2. A turbine gearbox oil temperature signal compared to a modeled value, with a deviation threshold leading up to a failure event indicated. Courtesy: Seeq
Utilizing an asset hierarchy created with the advanced analytics application, this same modeling methodology was easily scaled out to the fleet of turbines by the SMEs. The maintenance department is now able to take a wind turbine out of service prior to a complete failure, thereby greatly reducing the cost of maintenance, while enabling improved planning, for example, by scheduling maintenance during periods of low power demand.
Determining True Transformer Age. Deciding when to replace a substation power transformer is a challenging task because it is difficult to identify when it has reached the end of its useful life. While most transformer manufacturers define the end of life as age 40, lightly loaded transformers may not reach the true age of 40 until their 60th or 70th year in service, while heavily loaded transformers may age prematurely.
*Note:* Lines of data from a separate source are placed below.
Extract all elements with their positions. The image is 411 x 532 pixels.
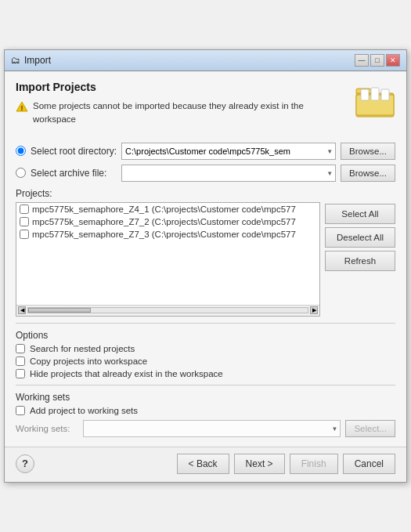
working-sets-divider — [16, 385, 395, 385]
scroll-right-arrow[interactable]: ▶ — [310, 306, 318, 314]
import-dialog: 🗂 Import — □ ✕ Import Projects ! Some pr… — [4, 49, 407, 482]
folder-illustration — [355, 84, 395, 121]
root-dir-row: Select root directory: C:\projects\Custo… — [16, 143, 395, 160]
nested-projects-row: Search for nested projects — [16, 344, 395, 353]
page-title: Import Projects — [16, 81, 347, 93]
window-title-icon: 🗂 — [11, 55, 20, 66]
warning-icon: ! — [16, 100, 28, 113]
options-label: Options — [16, 330, 395, 341]
working-sets-combo[interactable] — [83, 420, 341, 437]
list-item: mpc5775k_semaphore_Z7_3 (C:\projects\Cus… — [16, 228, 319, 241]
root-dir-radio[interactable] — [16, 146, 26, 156]
options-section: Options Search for nested projects Copy … — [16, 330, 395, 378]
browse-archive-button[interactable]: Browse... — [341, 165, 395, 182]
hide-projects-label: Hide projects that already exist in the … — [30, 369, 223, 378]
project-3-checkbox[interactable] — [20, 230, 29, 239]
help-button[interactable]: ? — [16, 454, 34, 473]
finish-button[interactable]: Finish — [290, 454, 338, 474]
archive-row: Select archive file: Browse... — [16, 165, 395, 182]
footer-buttons: < Back Next > Finish Cancel — [177, 454, 395, 474]
svg-rect-6 — [381, 89, 389, 100]
project-2-name: mpc5775k_semaphore_Z7_2 (C:\projects\Cus… — [32, 217, 296, 226]
projects-label: Projects: — [16, 188, 395, 199]
working-sets-label: Working sets — [16, 392, 395, 403]
archive-select[interactable] — [121, 165, 336, 182]
copy-projects-checkbox[interactable] — [16, 356, 25, 366]
back-button[interactable]: < Back — [177, 454, 229, 474]
svg-rect-4 — [361, 89, 369, 100]
projects-inner[interactable]: mpc5775k_semaphore_Z4_1 (C:\projects\Cus… — [16, 203, 319, 305]
nested-projects-checkbox[interactable] — [16, 344, 25, 353]
projects-buttons: Select All Deselect All Refresh — [325, 202, 395, 317]
list-item: mpc5775k_semaphore_Z4_1 (C:\projects\Cus… — [16, 203, 319, 215]
scroll-left-arrow[interactable]: ◀ — [18, 306, 26, 314]
horizontal-scrollbar: ◀ ▶ — [16, 305, 319, 316]
deselect-all-button[interactable]: Deselect All — [325, 227, 395, 248]
working-sets-select[interactable] — [83, 420, 341, 437]
add-to-working-sets-row: Add project to working sets — [16, 406, 395, 415]
header-area: Import Projects ! Some projects cannot b… — [16, 81, 395, 134]
folder-large-icon — [355, 84, 395, 118]
title-bar: 🗂 Import — □ ✕ — [5, 50, 406, 71]
copy-projects-label: Copy projects into workspace — [30, 356, 147, 366]
hide-projects-checkbox[interactable] — [16, 369, 25, 378]
project-1-checkbox[interactable] — [20, 204, 29, 214]
project-3-name: mpc5775k_semaphore_Z7_3 (C:\projects\Cus… — [32, 230, 296, 239]
refresh-button[interactable]: Refresh — [325, 251, 395, 271]
working-sets-section: Working sets Add project to working sets… — [16, 392, 395, 437]
root-dir-select[interactable]: C:\projects\Customer code\mpc5775k_sem — [121, 143, 336, 160]
archive-radio[interactable] — [16, 168, 26, 178]
add-working-sets-checkbox[interactable] — [16, 406, 25, 415]
close-button[interactable]: ✕ — [386, 54, 400, 67]
svg-text:!: ! — [21, 104, 23, 112]
root-dir-label: Select root directory: — [31, 146, 117, 157]
cancel-button[interactable]: Cancel — [343, 454, 395, 474]
archive-label: Select archive file: — [31, 168, 117, 179]
warning-box: ! Some projects cannot be imported becau… — [16, 100, 347, 125]
select-all-button[interactable]: Select All — [325, 204, 395, 224]
add-working-sets-label: Add project to working sets — [30, 406, 138, 415]
minimize-button[interactable]: — — [355, 54, 369, 67]
warning-text: Some projects cannot be imported because… — [33, 100, 347, 125]
main-content: Import Projects ! Some projects cannot b… — [5, 71, 406, 446]
nested-projects-label: Search for nested projects — [30, 344, 135, 353]
title-bar-left: 🗂 Import — [11, 55, 51, 66]
title-controls: — □ ✕ — [355, 54, 400, 67]
header-text: Import Projects ! Some projects cannot b… — [16, 81, 347, 134]
window-title: Import — [24, 55, 51, 66]
project-2-checkbox[interactable] — [20, 217, 29, 226]
copy-projects-row: Copy projects into workspace — [16, 356, 395, 366]
project-1-name: mpc5775k_semaphore_Z4_1 (C:\projects\Cus… — [32, 204, 296, 214]
root-dir-combo[interactable]: C:\projects\Customer code\mpc5775k_sem — [121, 143, 336, 160]
list-item: mpc5775k_semaphore_Z7_2 (C:\projects\Cus… — [16, 215, 319, 228]
browse-root-button[interactable]: Browse... — [341, 143, 395, 160]
footer: ? < Back Next > Finish Cancel — [5, 447, 406, 482]
scroll-thumb — [28, 308, 91, 313]
svg-rect-5 — [371, 88, 379, 100]
options-divider — [16, 323, 395, 324]
next-button[interactable]: Next > — [234, 454, 285, 474]
hide-projects-row: Hide projects that already exist in the … — [16, 369, 395, 378]
projects-list-wrapper: mpc5775k_semaphore_Z4_1 (C:\projects\Cus… — [16, 202, 320, 317]
sets-label: Working sets: — [16, 424, 78, 433]
projects-area: mpc5775k_semaphore_Z4_1 (C:\projects\Cus… — [16, 202, 395, 317]
projects-outer: mpc5775k_semaphore_Z4_1 (C:\projects\Cus… — [16, 202, 320, 317]
working-sets-input-row: Working sets: Select... — [16, 420, 395, 437]
scroll-track — [27, 307, 308, 313]
archive-combo[interactable] — [121, 165, 336, 182]
working-sets-select-button[interactable]: Select... — [345, 420, 395, 437]
maximize-button[interactable]: □ — [370, 54, 384, 67]
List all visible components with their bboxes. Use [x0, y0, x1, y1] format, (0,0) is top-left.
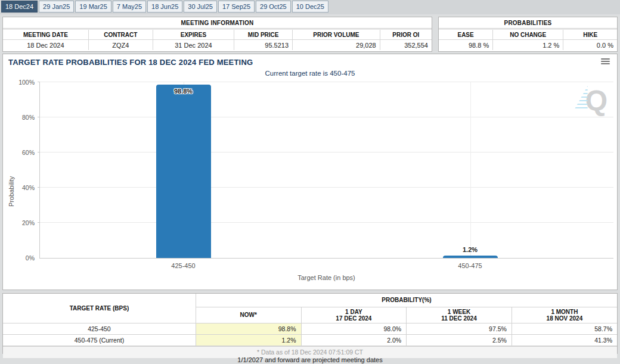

Without the right tools for trend analysis, the effects of loading beyond a transformer’s nameplate rating are extremely difficult to calculate over time. This makes it challenging to determine a transformer’s true age, and as a result, many transformers are run to failure, resulting in high-risk operating scenarios and costly response efforts. Alternately, lightly loaded transformers may be replaced prematurely, increasing expenses.
Seeking a solution to this challenge, one electric utility sought to identify the true age of its transformers by using the IEEE C57.91-2011 standard, a loss of life algorithm. By leveraging Seeq, it combined temperature and loading data from real-time data historians with nameplate data stored in SQL to calculate the true age of their transformers. Through rapid iteration and refinement of analysis across assets, utility personnel were able to identify which transformers were at the highest risk based on true-age calculations (Figure 3).
3. The scorecard illustrates calculated age versus elapsed time, along with loading trend and calculated age. Courtesy: Seeq
As a result, the utility reduced capital expenditures by prioritizing replacement based on actual equipment age, while improving system reliability to avoid millions of dollars in downtime and capital expenditures for premature replacement.
Modernize Your Asset Management Approach
Electric utilities are under increasing pressure to provide not only reliable and low-cost power, but to do so in an environmentally responsible way. Advanced analytics applications can help utilities manage the assets in their entire power generation portfolio more efficiently and effectively. This increases uptime, while greatly reducing the cost of maintenance because issues are addressed proactively instead of reactively. The ability to schedule maintenance strategically is particularly important for electric utilities because power demand fluctuates widely from hour to hour, and from season to season, providing windows for service.
The right advanced analytics application provides personnel with the tools they need to quickly create insights, scale results across the organization, and share knowledge with other team members. This enables creation of an effective asset management strategy to improve operations, while increasing personnel productivity.
—Sean Tropsa is a senior analytics engineer at Seeq.